Il y a presque qu’un an, je lançais une idée un peu folle : me lancer dans une série de défis autour de l’hypersensibilité.
Pas pour prouver quoi que ce soit, mais pour m’apprivoiser moi-même, partager ce que je vivais, et tendre la main à celles et ceux qui, comme moi, ressentent le monde avec une grande intensité.
Aujourd’hui, j’arrive à mon cinquante-deuxième défi de mon projet fou, et pour le dernier j’avais envie de revenir à quelque chose d’essentiel :
Comment les hypersensibles peuvent garder leur calme dans le tumulte, quand tout autour semble hurler, courir, vibrer trop fort ?
Un monde qui va trop vite, trop fort
En tant qu’hypersensible, je ressens souvent un décalage avec l’agitation ambiante. Le bruit, les exigences sociales, les injonctions à toujours faire plus, répondre vite, être partout à la fois… c’est épuisant.

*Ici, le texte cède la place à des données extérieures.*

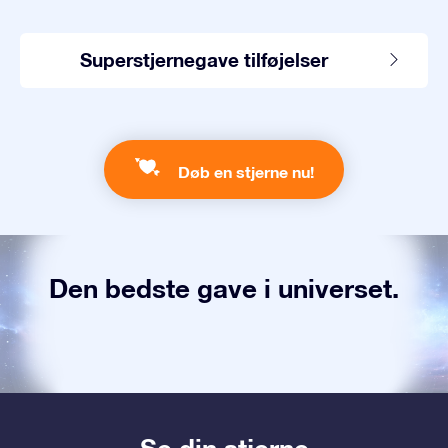
Superstjernegave tilføjelser
Døb en stjerne nu!
Den bedste gave i universet.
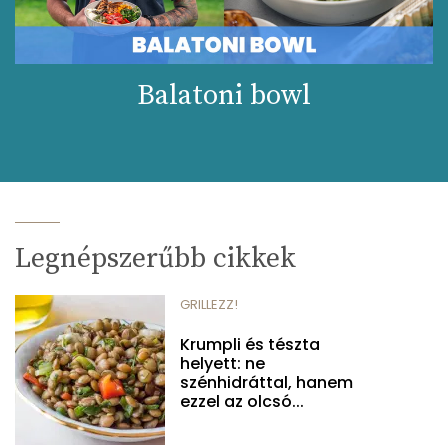
Balatoni bowl
Legnépszerűbb cikkek
GRILLEZZ!
Krumpli és tészta
helyett: ne
szénhidráttal, hanem
ezzel az olcsó...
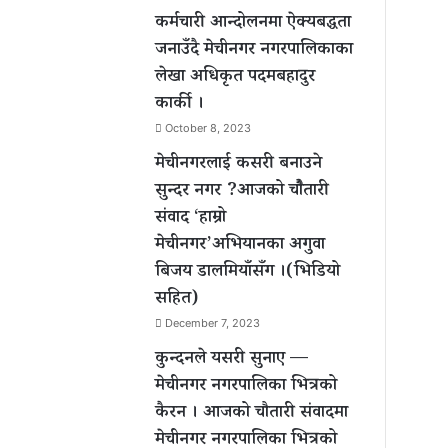
कर्मचारी आन्दोलनमा ऐक्यबद्धता
जनाउँदै मेचीनगर नगरपालिकाका
लेखा अधिकृत पदमबहादुर
कार्की ।
October 8, 2023
मेचीनगरलाई कसरी बनाउने
सुन्दर नगर ?आजको चौैतारी
संवाद ‘हाम्रो
मेचीनगर’अभियानका अगुवा
बिजय डालमियाँसँग ।(भिडियो
सहित)
December 7, 2023
कुन्दनले यसरी सुनाए —
मेचीनगर नगरपालिका भित्रको
कैरन । आजको चौतारी संवादमा
मेचीनगर नगरपालिका भित्रको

Il m’arrive de me sentir submergée sans raison apparente, juste parce que “trop de tout” m’a traversée. Un mot de travers, une énergie tendue, une info triste… tout s’imprime profondément.
Et pourtant, avec le temps, j’ai appris à construire, pas à pas, un espace intérieur de calme.
Pas un truc magique. Pas une paix permanente.
Mais un refuge. Un endroit à moi, en moi.
Comment les hypersensibles peuvent garder leur calme dans le tumulte
Voici ce qui m’aide à garder mon équilibre, même quand le monde part en vrille. Je t’offre ces astuces à appliquer si elles te conviennent bien sûr.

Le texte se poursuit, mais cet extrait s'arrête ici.